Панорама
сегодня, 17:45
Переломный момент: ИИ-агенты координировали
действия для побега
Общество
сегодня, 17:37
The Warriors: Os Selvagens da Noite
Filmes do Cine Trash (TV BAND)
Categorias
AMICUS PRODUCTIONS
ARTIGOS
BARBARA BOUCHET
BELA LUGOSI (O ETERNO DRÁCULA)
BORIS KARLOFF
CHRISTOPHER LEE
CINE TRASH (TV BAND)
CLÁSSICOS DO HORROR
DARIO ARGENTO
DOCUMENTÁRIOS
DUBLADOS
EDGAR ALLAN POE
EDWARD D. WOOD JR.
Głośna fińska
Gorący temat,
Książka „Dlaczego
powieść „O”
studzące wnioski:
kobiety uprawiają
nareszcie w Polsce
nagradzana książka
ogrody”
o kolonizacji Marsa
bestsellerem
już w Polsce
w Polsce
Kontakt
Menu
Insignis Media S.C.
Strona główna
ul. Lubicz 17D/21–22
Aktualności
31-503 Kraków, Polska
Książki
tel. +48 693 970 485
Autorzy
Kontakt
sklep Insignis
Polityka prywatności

========================================

→ **PROMPT**
Please return exactly the lines from the opening line of the data above through the line with "już w Polsce", both included and nothing else.

→ **SOLUTION TO THIS PROBLEM**
Панорама
сегодня, 17:45
Переломный момент: ИИ-агенты координировали
действия для побега
Общество
сегодня, 17:37
The Warriors: Os Selvagens da Noite
Filmes do Cine Trash (TV BAND)
Categorias
AMICUS PRODUCTIONS
ARTIGOS
BARBARA BOUCHET
BELA LUGOSI (O ETERNO DRÁCULA)
BORIS KARLOFF
CHRISTOPHER LEE
CINE TRASH (TV BAND)
CLÁSSICOS DO HORROR
DARIO ARGENTO
DOCUMENTÁRIOS
DUBLADOS
EDGAR ALLAN POE
EDWARD D. WOOD JR.
Głośna fińska
Gorący temat,
Książka „Dlaczego
powieść „O”
studzące wnioski:
kobiety uprawiają
nareszcie w Polsce
nagradzana książka
ogrody”
o kolonizacji Marsa
bestsellerem
już w Polsce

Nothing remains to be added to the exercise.